Should have worded that more carefully. :/
My advice was not to abandon Cocoon / Jersey completely.

I just feel that it helps tremendously to reduce the complexity of the 
solution, when you can't figure out why something's not working as expected.
Reducing the number of "parts" (in this case frameworks) of your 
solution is usually the easiest way to eliminate complexity.

Once you get the simple solution to work you either already know why it 
didn't work in the first place or you can go back to adding your target 
technologies one by one and see which introduces the problem.

> And, yes, jetty is a common servlet engine and should not cause any 
> particular problem. I did read somewhere that during uploading files, 
> each file may be temporally stored in some location on the server (the 
> actual location is controlled by the web server and/or servlet engine) 
> before control is passed on to, in my case, the ImageResource.
> Thanks for your help,
> André
> On 10/31/2011 12:40 PM, Steven Dolg wrote:
>> Am 31.10.2011 11:29, schrieb Andre Juffer:
>>> Steven,
>>> thanks for the reply.
>>> The purpose of the request is to upload an image file. With commons 
>>> fileupload this is straightforward, but it requires direct access to 
>>> HttpServletRequest. I did understand that HttpServletRequest is an 
>>> interface of course.
>>> With commons fileupload, one would do something like
>>> FileItemFactory factory = new DiskFileItemFactory();
>>> ServletFileUpload upload = new ServletFileUpload(factory);
>>> List<FileItem> items = upload.parseRequest(request);
>>> Here, 'request' must be (an implementation of) HttpServletRequest. 
>>> One of 'items' would contain the image.
>>> If I use
>>> public Response uploadImage(@Context Request request)
>>> the type of 'request' is 
>>> com.sun.jersey.spi.container.ContainerRequest, which will not work 
>>> with 'upload.parseRequest(request)' above. The ContainerRequest does 
>>> not implement HttpServletRequest. Following your email, one should 
>>> see for 'request' a HttpServletRequest? I would agree with this, 
>>> given the statement at the jersey website "When deploying a JAX-RS 
>>> application using servlet then ServletConfig, ServletContext, 
>>> HttpServletRequest and HttpServletResponse are available using 
>>> @Context.".
>>> With
>>> public Response uploadImage(@Context HttpServletRequest request)
>>> the type of request is some proxy (this is the name of an 
>>> implementing class, something like $Proxy38).

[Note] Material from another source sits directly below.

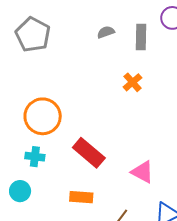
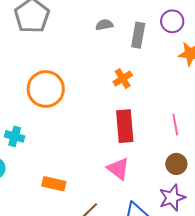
orange circle: (43, 116) -> (46, 89), moved
red rectangle: (89, 153) -> (125, 126), moved, turned 36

>>> In any case, i -did- use public Response uploadImage(@Context 
>>> HttpServletRequest request) and noticed that the request is empty 
>>> (that is, the List<FileItem>  above is empty). That is, no image 
>>> file is available, although it was sent correctly (checked with 
>>> Firebug).
>>> So, my conclusion was that something is not working correctly and 
>>> that's why I was wondering about the type of request. The POST 
>>> request on the client was something like
>>> http://localhost:8888/eap/rest/image
>>> with jetty as the servlet engine. I cannot be sure what happens in 
>>> between sending the request and the handling by 
>>> 'ImageResource.uploadImage(..)'.
>> I'm sorry, but I'm not familiar with commons-fileupload and not very 
>> familiar with Jersey.
>> All I can say is that your problem is (probably) not within Cocoon.

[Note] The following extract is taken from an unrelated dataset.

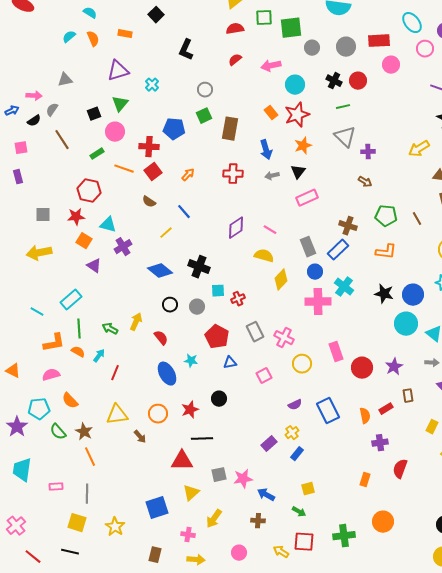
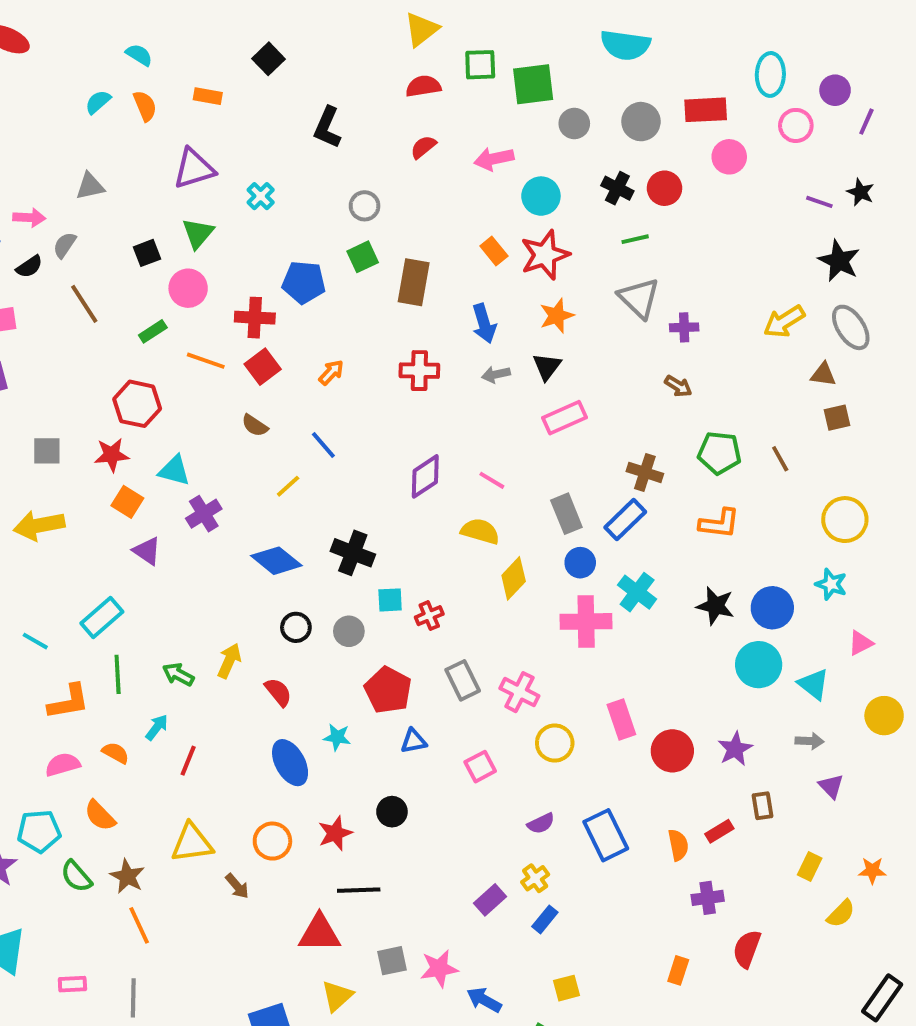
cyan ellipse: (412, 23) -> (770, 74), turned 40
orange semicircle: (78, 352) -> (116, 753), moved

>> Using some rather uncommon Servlet-Container is a good source for 
>> obscure problems, but Jetty is very common and should work fine.
>> At this time I can only advise you to check the documentation for 
>> commons-fileupload an maybe try to get it working with a very simple 
>> servlet without any Cocoon, Jersey and any other framework at all.

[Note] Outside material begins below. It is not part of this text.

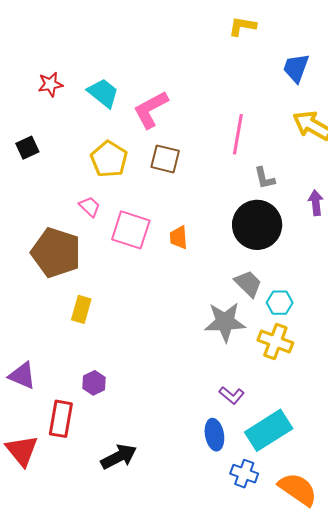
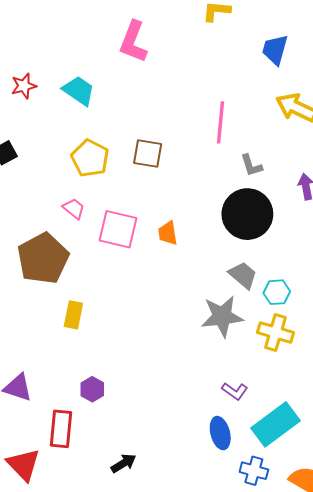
pink L-shape: (151, 109) -> (133, 42), moved, turned -36
brown pentagon: (56, 253) -> (43, 258), turned 30
black arrow: (119, 457) -> (124, 463), size x0.7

>>> One thing, though (just occurred to me while preparing this email): 
>>> I did use
>>> List<FileItem> items = upload.parseRequest(request);
>>> which possibly should be
>>> List items = upload.parseRequest(request);
>>> (so no generics). The version of fileupload I use is 1.2.1 (if I 
>>> correctly remember), but I will look into this this evening.
>> Generics cannot have an effect on this.
>> At worst you would receive a ClassCastException at runtime, but it 
>> cannot alter the result in any way.